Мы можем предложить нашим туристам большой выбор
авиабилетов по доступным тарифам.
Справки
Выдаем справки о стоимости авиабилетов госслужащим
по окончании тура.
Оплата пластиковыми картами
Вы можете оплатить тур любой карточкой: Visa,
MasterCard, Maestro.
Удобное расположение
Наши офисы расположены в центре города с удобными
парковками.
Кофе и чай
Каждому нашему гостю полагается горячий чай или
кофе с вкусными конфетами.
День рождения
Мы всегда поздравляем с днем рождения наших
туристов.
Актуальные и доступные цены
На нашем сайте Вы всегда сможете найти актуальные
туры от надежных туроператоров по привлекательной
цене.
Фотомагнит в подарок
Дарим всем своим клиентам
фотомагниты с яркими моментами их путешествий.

☆ ☆ ☆ ☆ ☆ ☆ ☆

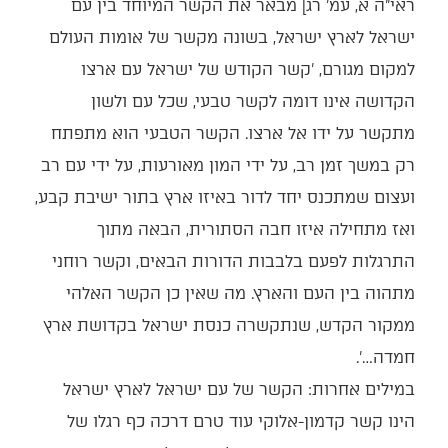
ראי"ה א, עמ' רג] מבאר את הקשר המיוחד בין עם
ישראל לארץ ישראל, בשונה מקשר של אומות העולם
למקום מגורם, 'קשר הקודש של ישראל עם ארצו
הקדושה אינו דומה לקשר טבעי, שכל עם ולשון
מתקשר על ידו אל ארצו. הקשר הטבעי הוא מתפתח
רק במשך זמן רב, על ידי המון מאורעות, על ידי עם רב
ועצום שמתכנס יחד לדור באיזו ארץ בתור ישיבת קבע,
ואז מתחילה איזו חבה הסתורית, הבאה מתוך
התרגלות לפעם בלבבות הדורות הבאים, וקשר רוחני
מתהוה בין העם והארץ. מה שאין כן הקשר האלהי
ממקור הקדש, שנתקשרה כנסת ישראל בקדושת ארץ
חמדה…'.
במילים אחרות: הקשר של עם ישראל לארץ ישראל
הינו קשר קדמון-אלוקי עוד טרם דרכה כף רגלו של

☆ ☆ ☆ ☆ ☆ ☆ ☆

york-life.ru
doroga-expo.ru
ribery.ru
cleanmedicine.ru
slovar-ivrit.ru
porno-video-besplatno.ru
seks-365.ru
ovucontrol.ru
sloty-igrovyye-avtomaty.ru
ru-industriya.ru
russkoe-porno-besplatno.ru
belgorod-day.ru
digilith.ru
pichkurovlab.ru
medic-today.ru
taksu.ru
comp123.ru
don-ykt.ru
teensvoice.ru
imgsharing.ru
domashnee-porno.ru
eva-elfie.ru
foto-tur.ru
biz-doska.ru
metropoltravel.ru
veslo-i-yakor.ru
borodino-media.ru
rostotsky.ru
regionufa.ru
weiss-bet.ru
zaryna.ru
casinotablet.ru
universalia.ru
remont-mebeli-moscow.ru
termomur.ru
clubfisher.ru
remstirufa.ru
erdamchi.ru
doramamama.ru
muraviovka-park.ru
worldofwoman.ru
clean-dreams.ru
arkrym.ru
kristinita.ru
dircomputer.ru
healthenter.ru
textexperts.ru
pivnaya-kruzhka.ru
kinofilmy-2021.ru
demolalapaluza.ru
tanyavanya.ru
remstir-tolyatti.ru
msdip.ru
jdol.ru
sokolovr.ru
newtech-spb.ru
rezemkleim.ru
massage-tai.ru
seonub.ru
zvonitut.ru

☆ ☆ ☆ ☆ ☆ ☆ ☆

# Work order
Output exactly the lines of the material above from the one containing "MasterCard, Maestro." up to and including the one containing "фотомагниты с яркими".

# Exercise response
MasterCard, Maestro.
Удобное расположение
Наши офисы расположены в центре города с удобными
парковками.
Кофе и чай
Каждому нашему гостю полагается горячий чай или
кофе с вкусными конфетами.
День рождения
Мы всегда поздравляем с днем рождения наших
туристов.
Актуальные и доступные цены
На нашем сайте Вы всегда сможете найти актуальные
туры от надежных туроператоров по привлекательной
цене.
Фотомагнит в подарок
Дарим всем своим клиентам
фотомагниты с яркими моментами их путешествий.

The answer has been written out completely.